Alison Turnbull, manager of the Tasmanian Shellfish Quality Assurance Program, says bivalves are listed by Food Standards Australia New Zealand as a high-risk group and require a special set of management guidelines.
“The word ‘targeted’ is the key – you know exactly where your product’s gone and you can contact the person and they can look at the shelf and say ‘it’s this one’ and pull it off the shelf.”
However, the 2012 Alexandrium tamarense bloom affected a huge section of Tasmania’s east coast seafood industry, with shellfish, rocklobsters and even Yellow Kingfish and squid exposed to the toxin. While the fish and squid were cleared of exposure, Alison Turnbull says the incident highlighted the need for a similar management plan for fish as exists for shellfish.
“We’re going to have to consider a biotoxin management plan for fishery species other than the bivalves. That is really what’s being determined at the moment: what that’s going to look like, how we’re going to manage it and what sort of traceability we’re going to need.”
The aquaculture industry faces far fewer challenges than wild-catch fisheries when it comes to traceability, as it operates in much more controlled conditions.
A shore-based facility already knows just about everything there is to know about its stock, Allan Bremner says, from the time the fish spawn to the manner in which they’re brought up, their feed, growing conditions, treatments and a whole lot more.
A ‘unit’ of catch
“If you think of a traceable unit, in the aquaculture scene you know what that is, but onboard a boat, you’ve got to define what that is yourself,” Allan Bremner says.

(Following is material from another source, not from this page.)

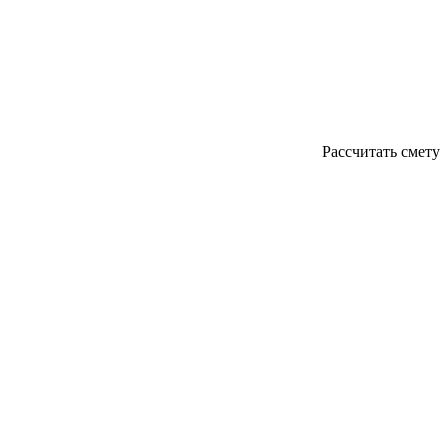
Рассчитать смету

“Is it a particular haul or a particular catch of a particular species? How do you sort that out? The species has to be sorted on deck; is it when you put it in boxes that it then becomes a traceable unit or do you count all of that day’s catch as a traceable unit?
“There are a lot of decisions that have to be made – there’s no standardised decision, it’s what that company decides or it may even be what a particular skipper decides.”

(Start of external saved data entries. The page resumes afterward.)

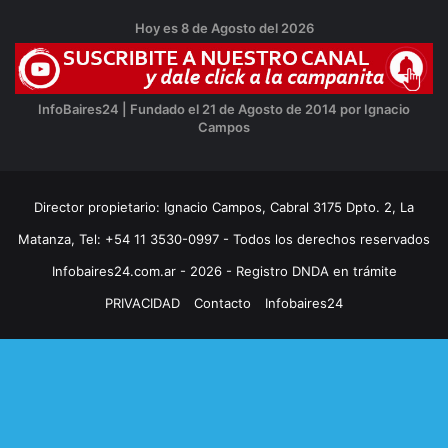
Hoy es 8 de Agosto del 2026
InfoBaires24 | Fundado el 21 de Agosto de 2014 por Ignacio
Campos
Director propietario: Ignacio Campos, Cabral 3175 Dpto. 2, La
Matanza, Tel: +54 11 3530-0997 - Todos los derechos reservados
Infobaires24.com.ar - 2026 - Registro DNDA en trámite
PRIVACIDAD
Contacto
Infobaires24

In the end, however difficult it might be to implement an effective traceability system, Allan Bremner says it is worth the effort in the long run as it provides a common language for all the partners along a supply chain.
“It is important to understand that traceability is an integral part of a company’s business system,” he says. “Looked at in this way, the costs of implementation are more than matched by savings in efficiencies gained, access to discerning markets and guarantee of product surety to customers.”

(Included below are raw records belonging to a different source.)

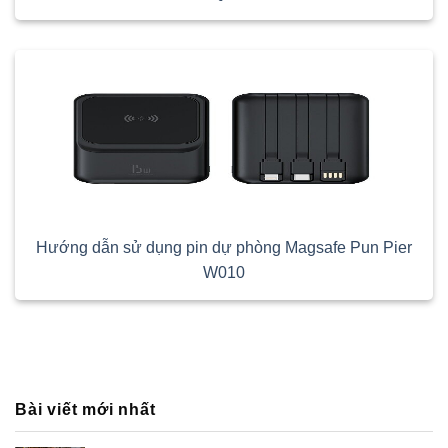
Hướng dẫn sử dụng pin dự phòng Magsafe Pun Pier
W010
Bài viết mới nhất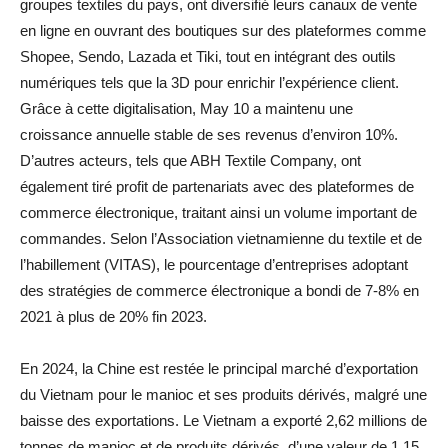
groupes textiles du pays, ont diversifié leurs canaux de vente
en ligne en ouvrant des boutiques sur des plateformes comme
Shopee, Sendo, Lazada et Tiki, tout en intégrant des outils
numériques tels que la 3D pour enrichir l’expérience client.
Grâce à cette digitalisation, May 10 a maintenu une
croissance annuelle stable de ses revenus d’environ 10%.
D’autres acteurs, tels que ABH Textile Company, ont
également tiré profit de partenariats avec des plateformes de
commerce électronique, traitant ainsi un volume important de
commandes. Selon l’Association vietnamienne du textile et de
l’habillement (VITAS), le pourcentage d’entreprises adoptant
des stratégies de commerce électronique a bondi de 7-8% en
2021 à plus de 20% fin 2023.
En 2024, la Chine est restée le principal marché d’exportation
du Vietnam pour le manioc et ses produits dérivés, malgré une
baisse des exportations. Le Vietnam a exporté 2,62 millions de
tonnes de manioc et de produits dérivés, d’une valeur de 1,15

Traceability is also taking on new importance with the increasing emphasis on provenance of catch, particularly in the European Union (EU), according to Alastair Macfarlane, international policy and market access manager for Seafood New Zealand.
“What’s emerging now are two further demands; one of the demands being to not only validate the origin of the product from a food safety perspective but also whether it has originated from a legally authorised origin,” Alastair Macfarlane says.
This has arisen in part due to issues with control of fisheries such as the Patagonian Toothfish, where there has been a need to exclude illegally caught fish from international trade. However, the demands of the EU system look to increase even further.
The EU is proposing that, from 2015, it wants to know where the vessel originated, and also the catch method and the fishery area that the fish originated from.
Another incentive to implement effective traceability is to meet the requirements of sustainability certification, such as that provided by the Marine Stewardship Council (MSC).
“If you have the same species, some of which is certified and some of which is not, from another related fishery, or the same species but not part of a certification system, then there’s an absolute requirement under the MSC system, and others, for separation to be maintained throughout the value chain,” Alastair Macfarlane says.
This requires companies to prove that those who are physically processing and handling that product are doing so within systems that can ensure, and can prove, that they maintain separation of the certified product from uncertified product.